# Problem to work on:
For this exercise, retype the lines from the one that holds "Leverage AI and data analytics to evaluate" through the one that holds "e as well as" in the records below, both included, exactly and without pictures.

Page images and extracted text
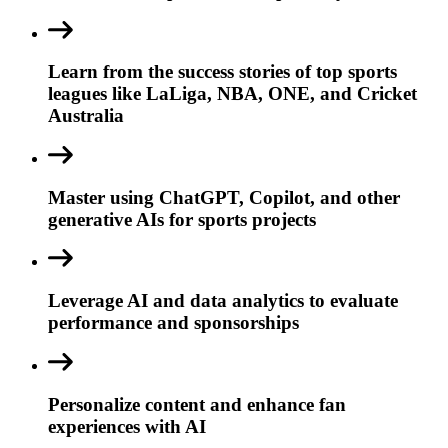
Learn from the success stories of top sports
leagues like LaLiga, NBA, ONE, and Cricket
Australia
Master using ChatGPT, Copilot, and other
generative AIs for sports projects
Leverage AI and data analytics to evaluate
performance and sponsorships
Personalize content and enhance fan
experiences with AI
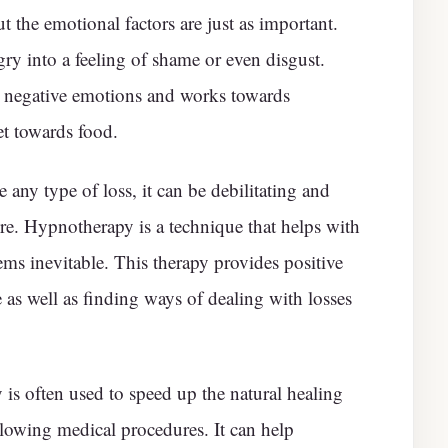
t the emotional factors are just as important.
y into a feeling of shame or even disgust.
 negative emotions and works towards
et towards food.
ny type of loss, it can be debilitating and
ure. Hypnotherapy is a technique that helps with
s inevitable. This therapy provides positive
e as well as finding ways of dealing with losses
s often used to speed up the natural healing
llowing medical procedures. It can help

# Answer for the task:
Leverage AI and data analytics to evaluate
performance and sponsorships
Personalize content and enhance fan
experiences with AI
t the emotional factors are just as important.
y into a feeling of shame or even disgust.
 negative emotions and works towards
et towards food.
ny type of loss, it can be debilitating and
ure. Hypnotherapy is a technique that helps with
s inevitable. This therapy provides positive
e as well as finding ways of dealing with losses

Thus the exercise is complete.